WORK REQUIRED: Write out a word-for-word repetition of the lines that come before the line containing "30 percent boost in employee" in the listing below, along with that line itself, omitting pictures.

::::::::

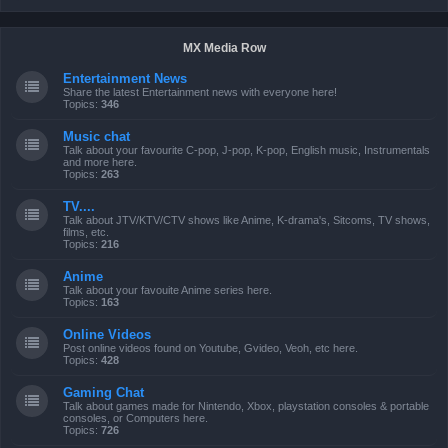
MX Media Row
Entertainment News
Share the latest Entertainment news with everyone here!
Topics:
346
Music chat
Talk about your favourite C-pop, J-pop, K-pop, English music, Instrumentals
and more here.
Topics:
263
TV....
Talk about JTV/KTV/CTV shows like Anime, K-drama's, Sitcoms, TV shows,
films, etc.
Topics:
216
Anime
Talk about your favouite Anime series here.
Topics:
163
Online Videos
Post online videos found on Youtube, Gvideo, Veoh, etc here.
Topics:
428
Gaming Chat
Talk about games made for Nintendo, Xbox, playstation consoles & portable
consoles, or Computers here.
Topics:
726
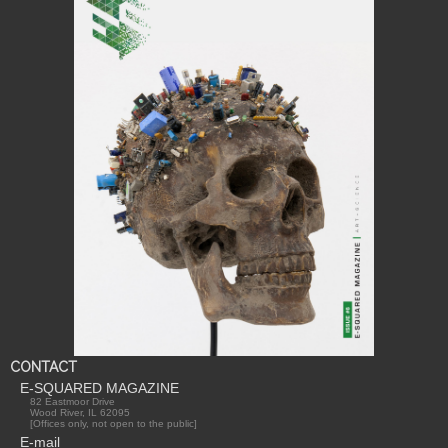
CONTACT
E-SQUARED MAGAZINE
82 Eastmoor Drive
Wood River, IL 62095
[Offices only, not open to the public]
E-mail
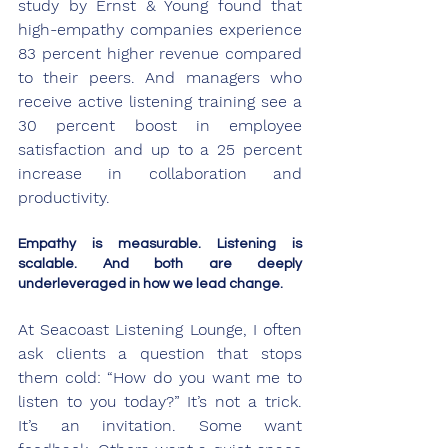
study by Ernst & Young found that 
high-empathy companies experience 
83 percent higher revenue compared 
to their peers. And managers who 
receive active listening training see a 
30 percent boost in employee 
satisfaction and up to a 25 percent 
increase in collaboration and 
productivity.
Empathy is measurable. Listening is 
scalable. And both are deeply 
underleveraged in how we lead change.
At Seacoast Listening Lounge, I often 
ask clients a question that stops 
them cold: “How do you want me to 
listen to you today?” It’s not a trick. 
It’s an invitation. Some want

::::::::

SOLUTION FOR THIS PROBLEM:
MX Media Row
Entertainment News
Share the latest Entertainment news with everyone here!
Topics:
346
Music chat
Talk about your favourite C-pop, J-pop, K-pop, English music, Instrumentals
and more here.
Topics:
263
TV....
Talk about JTV/KTV/CTV shows like Anime, K-drama's, Sitcoms, TV shows,
films, etc.
Topics:
216
Anime
Talk about your favouite Anime series here.
Topics:
163
Online Videos
Post online videos found on Youtube, Gvideo, Veoh, etc here.
Topics:
428
Gaming Chat
Talk about games made for Nintendo, Xbox, playstation consoles & portable
consoles, or Computers here.
Topics:
726
CONTACT
E-SQUARED MAGAZINE
82 Eastmoor Drive
Wood River, IL 62095
[Offices only, not open to the public]
E-mail
study by Ernst & Young found that 
high-empathy companies experience 
83 percent higher revenue compared 
to their peers. And managers who 
receive active listening training see a 
30 percent boost in employee 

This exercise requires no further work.